**What is being asked:** Omitting all images, set down every line below exactly as it appears.

= = = = = = =

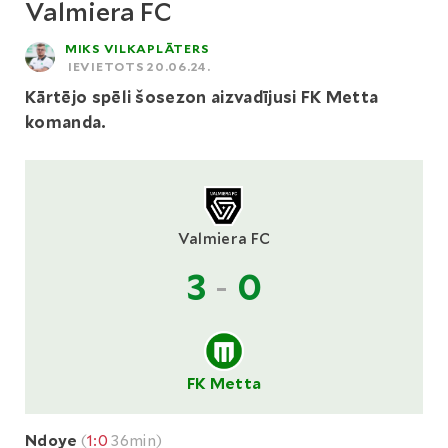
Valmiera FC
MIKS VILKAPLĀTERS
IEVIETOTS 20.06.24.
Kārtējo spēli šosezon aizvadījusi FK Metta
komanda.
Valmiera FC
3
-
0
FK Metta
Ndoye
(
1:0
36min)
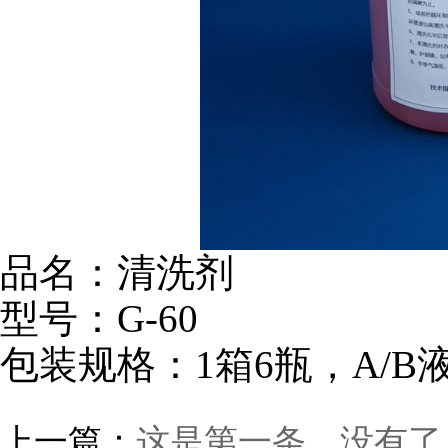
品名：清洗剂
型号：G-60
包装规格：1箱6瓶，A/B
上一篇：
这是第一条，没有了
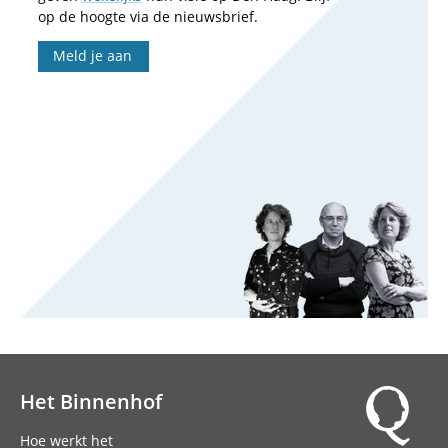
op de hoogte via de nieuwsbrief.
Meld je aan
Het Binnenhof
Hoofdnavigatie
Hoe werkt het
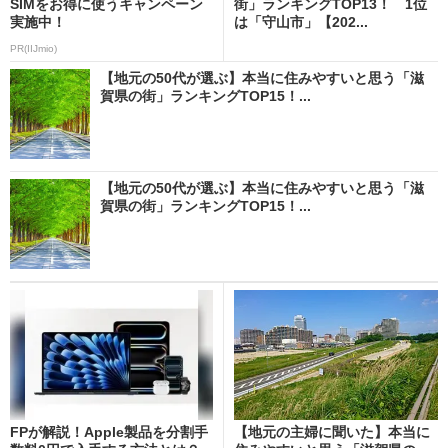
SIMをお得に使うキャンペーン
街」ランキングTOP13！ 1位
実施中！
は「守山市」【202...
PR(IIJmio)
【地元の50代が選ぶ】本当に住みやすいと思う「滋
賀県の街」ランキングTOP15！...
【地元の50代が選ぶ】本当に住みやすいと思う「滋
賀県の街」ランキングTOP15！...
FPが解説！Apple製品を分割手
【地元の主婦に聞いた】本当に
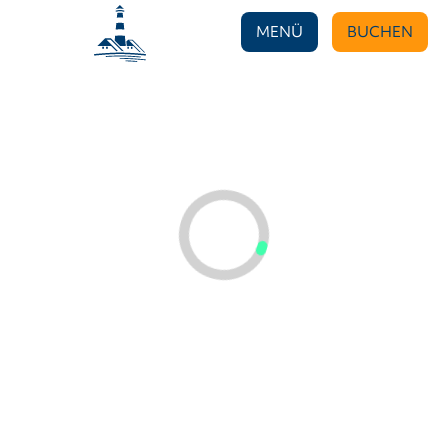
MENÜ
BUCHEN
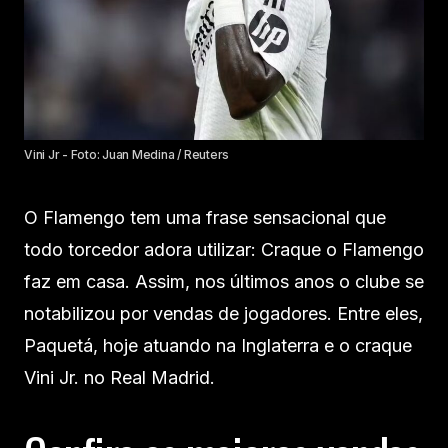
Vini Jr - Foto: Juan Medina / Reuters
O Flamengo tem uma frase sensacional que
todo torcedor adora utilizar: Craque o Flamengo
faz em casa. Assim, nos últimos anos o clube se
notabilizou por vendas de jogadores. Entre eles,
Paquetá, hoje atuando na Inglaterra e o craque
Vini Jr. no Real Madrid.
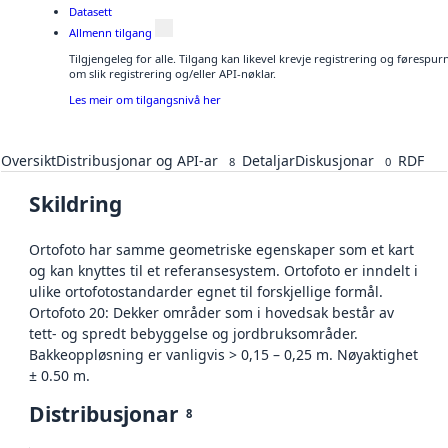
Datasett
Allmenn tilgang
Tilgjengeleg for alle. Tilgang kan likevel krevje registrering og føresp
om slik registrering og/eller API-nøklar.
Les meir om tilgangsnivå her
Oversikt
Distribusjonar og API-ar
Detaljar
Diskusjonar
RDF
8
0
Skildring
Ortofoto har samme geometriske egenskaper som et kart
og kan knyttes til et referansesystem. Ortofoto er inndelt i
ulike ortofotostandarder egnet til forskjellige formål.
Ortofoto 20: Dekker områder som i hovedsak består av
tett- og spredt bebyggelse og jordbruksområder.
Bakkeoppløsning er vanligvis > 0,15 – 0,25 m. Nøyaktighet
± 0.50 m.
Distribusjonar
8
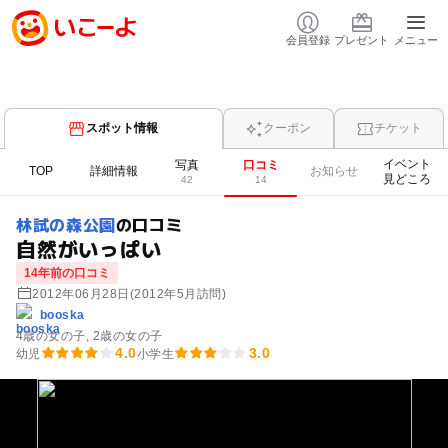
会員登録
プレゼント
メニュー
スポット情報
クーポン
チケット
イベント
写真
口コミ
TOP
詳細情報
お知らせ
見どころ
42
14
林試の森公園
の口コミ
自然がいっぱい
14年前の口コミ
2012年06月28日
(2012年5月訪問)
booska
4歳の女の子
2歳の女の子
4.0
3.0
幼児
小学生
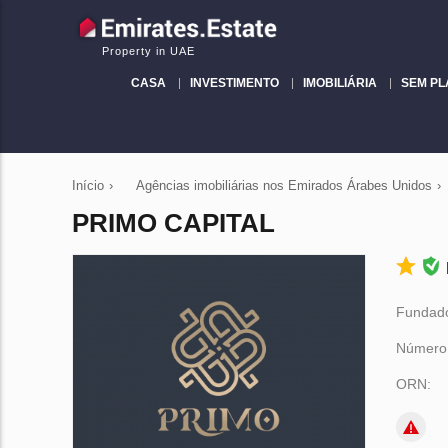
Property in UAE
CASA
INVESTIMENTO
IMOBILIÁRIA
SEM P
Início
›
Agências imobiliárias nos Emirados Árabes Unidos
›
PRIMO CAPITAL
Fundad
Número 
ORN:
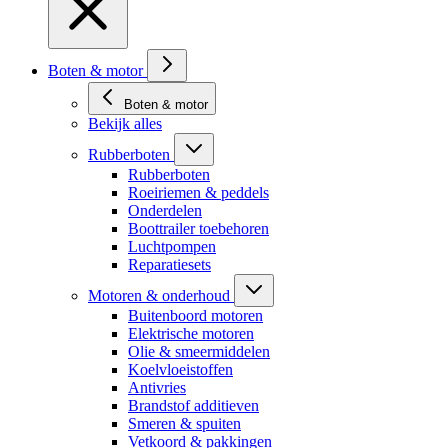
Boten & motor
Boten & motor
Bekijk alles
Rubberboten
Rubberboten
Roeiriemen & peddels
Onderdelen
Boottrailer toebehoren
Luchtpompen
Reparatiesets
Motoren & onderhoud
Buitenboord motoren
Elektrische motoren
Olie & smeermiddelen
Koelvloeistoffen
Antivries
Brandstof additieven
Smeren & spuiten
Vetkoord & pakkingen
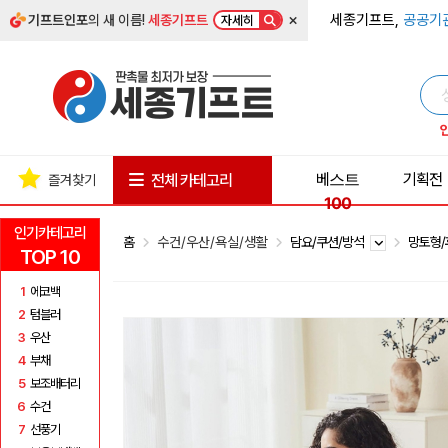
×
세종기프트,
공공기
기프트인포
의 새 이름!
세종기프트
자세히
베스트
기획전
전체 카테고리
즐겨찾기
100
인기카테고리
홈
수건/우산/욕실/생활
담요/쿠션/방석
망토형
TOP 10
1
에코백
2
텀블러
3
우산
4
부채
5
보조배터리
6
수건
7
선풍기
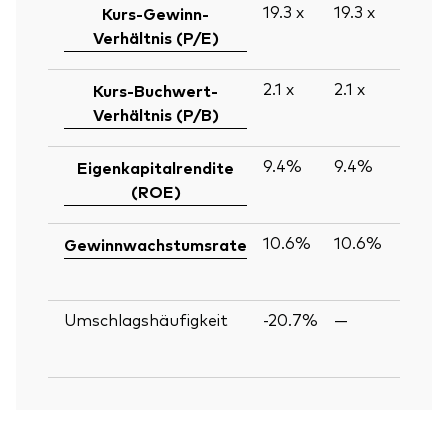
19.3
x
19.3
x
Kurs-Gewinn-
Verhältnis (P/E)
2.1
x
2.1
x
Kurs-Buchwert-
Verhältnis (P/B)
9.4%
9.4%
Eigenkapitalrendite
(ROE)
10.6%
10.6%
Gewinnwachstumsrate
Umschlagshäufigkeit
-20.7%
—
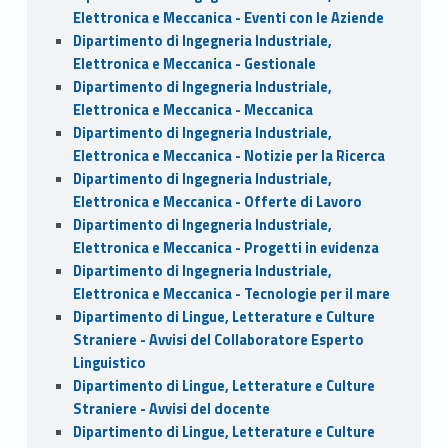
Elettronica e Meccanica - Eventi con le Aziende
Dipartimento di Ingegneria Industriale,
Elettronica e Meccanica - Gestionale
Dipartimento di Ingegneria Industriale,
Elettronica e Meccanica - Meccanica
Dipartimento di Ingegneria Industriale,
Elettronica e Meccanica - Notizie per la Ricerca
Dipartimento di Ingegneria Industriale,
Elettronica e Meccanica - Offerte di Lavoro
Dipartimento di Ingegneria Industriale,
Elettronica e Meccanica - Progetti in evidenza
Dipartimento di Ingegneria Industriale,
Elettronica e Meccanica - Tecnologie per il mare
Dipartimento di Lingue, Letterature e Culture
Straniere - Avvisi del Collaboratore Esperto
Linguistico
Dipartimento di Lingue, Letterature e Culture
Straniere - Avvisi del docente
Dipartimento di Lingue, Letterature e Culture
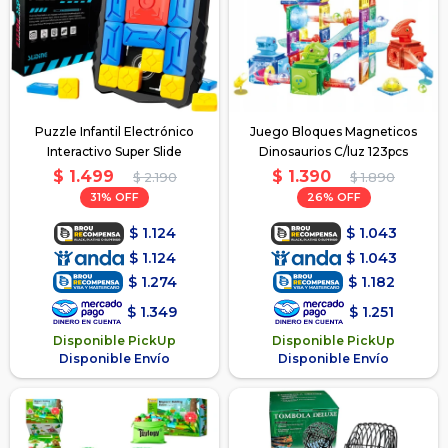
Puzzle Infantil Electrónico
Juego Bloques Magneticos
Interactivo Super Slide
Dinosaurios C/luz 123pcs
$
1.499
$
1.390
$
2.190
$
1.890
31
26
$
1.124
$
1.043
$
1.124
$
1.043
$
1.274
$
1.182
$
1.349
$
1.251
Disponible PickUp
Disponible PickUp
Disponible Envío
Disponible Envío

= = = = = = =

**Exercise solution:**
Valmiera FC
MIKS VILKAPLĀTERS
IEVIETOTS 20.06.24.
Kārtējo spēli šosezon aizvadījusi FK Metta
komanda.
Valmiera FC
3
-
0
FK Metta
Ndoye
(
1:0
36min)
品名：清洗剂
型号：G-60
包装规格：1箱6瓶，A/B
上一篇：
这是第一条，没有了
op de hoogte via de nieuwsbrief.
Meld je aan
Het Binnenhof
Hoofdnavigatie
Hoe werkt het
SIMをお得に使うキャンペーン
街」ランキングTOP13！ 1位
実施中！
は「守山市」【202...
PR(IIJmio)
【地元の50代が選ぶ】本当に住みやすいと思う「滋
賀県の街」ランキングTOP15！...
【地元の50代が選ぶ】本当に住みやすいと思う「滋
賀県の街」ランキングTOP15！...
FPが解説！Apple製品を分割手
【地元の主婦に聞いた】本当に
MENÜ
BUCHEN
Vini Jr - Foto: Juan Medina / Reuters
O Flamengo tem uma frase sensacional que
todo torcedor adora utilizar: Craque o Flamengo
faz em casa. Assim, nos últimos anos o clube se
notabilizou por vendas de jogadores. Entre eles,
Paquetá, hoje atuando na Inglaterra e o craque
Vini Jr. no Real Madrid.
Datasett
Allmenn tilgang
Tilgjengeleg for alle. Tilgang kan likevel krevje registrering og føresp
om slik registrering og/eller API-nøklar.
Les meir om tilgangsnivå her
Oversikt
Distribusjonar og API-ar
Detaljar
Diskusjonar
RDF
8
0
Skildring
Ortofoto har samme geometriske egenskaper som et kart
og kan knyttes til et referansesystem. Ortofoto er inndelt i
ulike ortofotostandarder egnet til forskjellige formål.
Ortofoto 20: Dekker områder som i hovedsak består av
tett- og spredt bebyggelse og jordbruksområder.
Bakkeoppløsning er vanligvis > 0,15 – 0,25 m. Nøyaktighet
± 0.50 m.
Distribusjonar
8
会員登録
プレゼント
メニュー
スポット情報
クーポン
チケット
イベント
写真
口コミ
TOP
詳細情報
お知らせ
見どころ
42
14
林試の森公園
の口コミ
自然がいっぱい
14年前の口コミ
2012年06月28日
(2012年5月訪問)
booska
4歳の女の子
2歳の女の子
4.0
3.0
幼児
小学生
Property in UAE
CASA
INVESTIMENTO
IMOBILIÁRIA
SEM P
Início
›
Agências imobiliárias nos Emirados Árabes Unidos
›
PRIMO CAPITAL
Fundad
Número 
ORN:
Boten & motor
Boten & motor
Bekijk alles
Rubberboten
Rubberboten
Roeiriemen & peddels
Onderdelen
Boottrailer toebehoren
Luchtpompen
Reparatiesets
Motoren & onderhoud
Buitenboord motoren
Elektrische motoren
Olie & smeermiddelen
Koelvloeistoffen
Antivries
Brandstof additieven
Smeren & spuiten
Vetkoord & pakkingen
×
세종기프트,
공공기
기프트인포
의 새 이름!
세종기프트
자세히
베스트
기획전
전체 카테고리
즐겨찾기
100
인기카테고리
홈
수건/우산/욕실/생활
담요/쿠션/방석
망토형
TOP 10
1
에코백
2
텀블러
3
우산
4
부채
5
보조배터리
6
수건
7
선풍기
19.3
x
19.3
x
Kurs-Gewinn-
Verhältnis (P/E)
2.1
x
2.1
x
Kurs-Buchwert-
Verhältnis (P/B)
9.4%
9.4%
Eigenkapitalrendite
(ROE)
10.6%
10.6%
Gewinnwachstumsrate
Umschlagshäufigkeit
-20.7%
—
Elettronica e Meccanica - Eventi con le Aziende
Dipartimento di Ingegneria Industriale,
Elettronica e Meccanica - Gestionale
Dipartimento di Ingegneria Industriale,
Elettronica e Meccanica - Meccanica
Dipartimento di Ingegneria Industriale,
Elettronica e Meccanica - Notizie per la Ricerca
Dipartimento di Ingegneria Industriale,
Elettronica e Meccanica - Offerte di Lavoro
Dipartimento di Ingegneria Industriale,
Elettronica e Meccanica - Progetti in evidenza
Dipartimento di Ingegneria Industriale,
Elettronica e Meccanica - Tecnologie per il mare
Dipartimento di Lingue, Letterature e Culture
Straniere - Avvisi del Collaboratore Esperto
Linguistico
Dipartimento di Lingue, Letterature e Culture
Straniere - Avvisi del docente
Dipartimento di Lingue, Letterature e Culture
Puzzle Infantil Electrónico
Juego Bloques Magneticos
Interactivo Super Slide
Dinosaurios C/luz 123pcs
$
1.499
$
1.390
$
2.190
$
1.890
31
26
$
1.124
$
1.043
$
1.124
$
1.043
$
1.274
$
1.182
$
1.349
$
1.251
Disponible PickUp
Disponible PickUp
Disponible Envío
Disponible Envío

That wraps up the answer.